Kristen Iversen is an American writer of nonfiction and fiction. Her books include Full Body Burden: Growing Up in the Nuclear Shadow of Rocky Flats,[1]Molly Brown: Unraveling the Myth and Shadow Boxing: Art and Craft in Creative Nonfiction, as well as the anthologies Don't Look Now: Things We Wish We Hadn't Seen and Doom with a View: Historical and Cultural Contexts of the Rocky Flats Nuclear Weapons Plant. She is a Professor in English and Creative Writing at the University of Cincinnati and Literary Nonfiction Editor of The Cincinnati Review. Iversen was chosen to be a Fulbright Scholar at the University of Bergen, Norway in 2020-2021.
Life and work
Kristen Iversen was born in Des Moines, Iowa, and grew up in Arvada, Colorado, near the Rocky Flats nuclear weaponry facility. Her father was a small-town attorney and her mother worked as a public health nurse. The eldest of four children, Iversen attended Colorado State University and then transferred to the University of Colorado at Boulder, where she received a BA in English/Creative Writing. She worked as a travel writer in Europe for several years before returning to the states to earn a Ph.D. in English and Creative Writing from the University of Denver.[2]

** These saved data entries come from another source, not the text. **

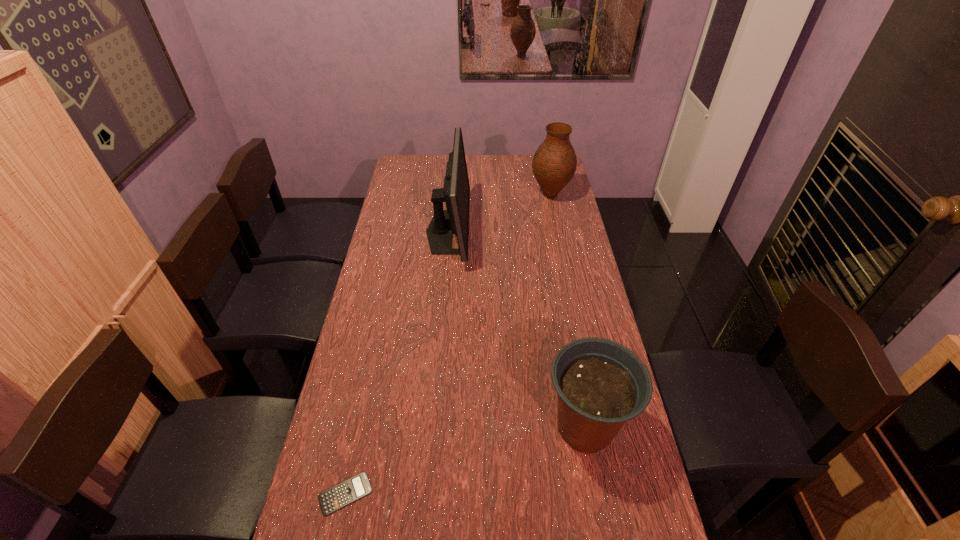 Image resolution: width=960 pixels, height=540 pixels. Identify the location of object at the left edge. (354, 488).

Image resolution: width=960 pixels, height=540 pixels. Identify the location of vase located at the right edge. (554, 163).

Identify the location of flowerpot that is at the right edge. Image resolution: width=960 pixels, height=540 pixels. (601, 384).

Where is `vacant space at the far edge`? The height and width of the screenshot is (540, 960). vacant space at the far edge is located at coordinates (474, 160).

Where is `blank space at the left edge of the desktop`? This screenshot has height=540, width=960. blank space at the left edge of the desktop is located at coordinates (387, 383).

Where is `blank space at the right edge of the desktop`? blank space at the right edge of the desktop is located at coordinates (578, 230).

The image size is (960, 540). In the image, there is a desktop. In order to click on vacant space at the far left corner in this screenshot , I will do `click(419, 154)`.

This screenshot has width=960, height=540. Find the location of `empty space between the calculator and the second shortest object`. empty space between the calculator and the second shortest object is located at coordinates (466, 460).

Find the location of `free spot between the calculator and the vase`. free spot between the calculator and the vase is located at coordinates (448, 345).

The image size is (960, 540). In order to click on free space between the computer monitor and the vase in this screenshot , I will do `click(499, 213)`. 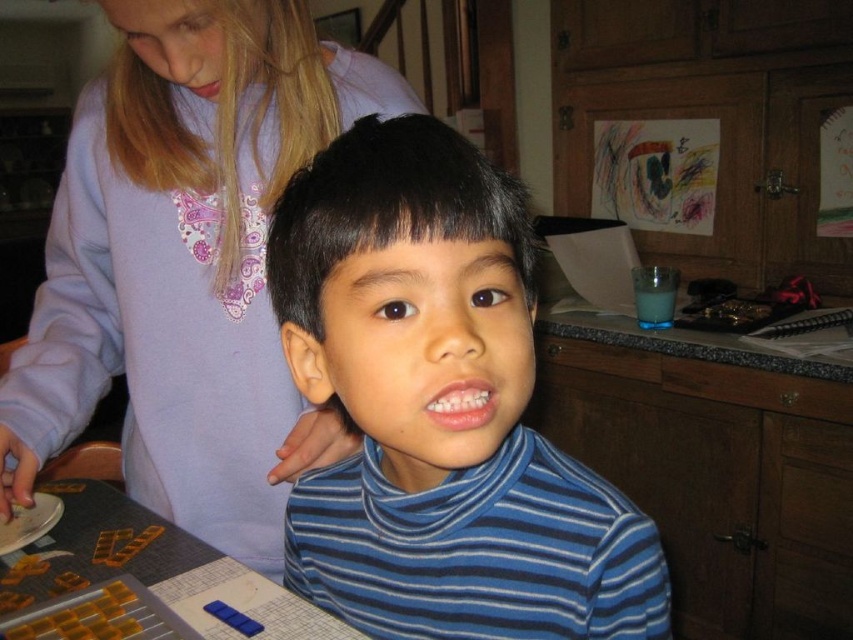 Question: Considering the relative positions of blue striped turtleneck at center and purple soft sweater at upper left in the image provided, where is blue striped turtleneck at center located with respect to purple soft sweater at upper left?

Choices:
 (A) right
 (B) left

Answer: (A)

Question: Which of the following is the closest to the observer?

She is the author of Full Body Burden: Growing Up in the Nuclear Shadow of Rocky Flats, a book of memoir and investigative journalism that traces her experience of growing up in a small Colorado community near Rocky Flats, a secret nuclear weapons plant once designated as “the most contaminated site in America.” Iversen later worked at the plant herself.[4]Full Body Burden won the 2013 Colorado Book Award and the Reading the West Book Award in Nonfiction. It was also chosen one of the Best Books of 2012 by Kirkus Reviews and the American Library Association, and 2012 Best Book about Justice by The Atlantic. The book was a finalist for the Barnes & Noble Discover Award and the Andrew Carnegie Medal for Excellence. In 2012, an excerpt from Full Body Burden was published in the June 11th edition of The Nation.[5] Many universities have chosen Full Body Burden for their First Year Experience/Common Read programs and it has been translated into several languages. This book is being made into a forthcoming documentary film, Full Body Burden, and it has been optioned for a television series.
Iversen's textbook, Shadow Boxing: Art and Craft in Creative Nonfiction, was the first in its field to cover the subgenres of creative nonfiction. Her first book, Molly Brown: Unraveling the Myth, is a biography of Margaret Tobin Brown, known to history as “the Unsinkable Molly Brown.” The book won the Colorado Book Award for Biography and the Barbara Sudler Award for Nonfiction and formed the basis for seven documentaries, including the A&E Biography Molly Brown: An American Legend and Molly Brown: Biography of a Changing Nation. A new edition of the book was published in 2018. In 2020, a revival of the musical The Unsinkable Molly Brown opened in New York, based on Iversen's book. Iversen's essays and stories have appeared in The New York Times,[6] The Guardian, The American Scholar, and many other publications. In 2023 she was awarded a Taft Fellowship for Fall 2023 in support of a book-in-progress on the KKK in the West.
Kristen Iversen is currently completing a literary biography of Nikola Tesla entitled Friend and Faithful Stranger: Nikola Tesla in the Gilded Age, which has involved extensive research trips throughout the United States and Europe.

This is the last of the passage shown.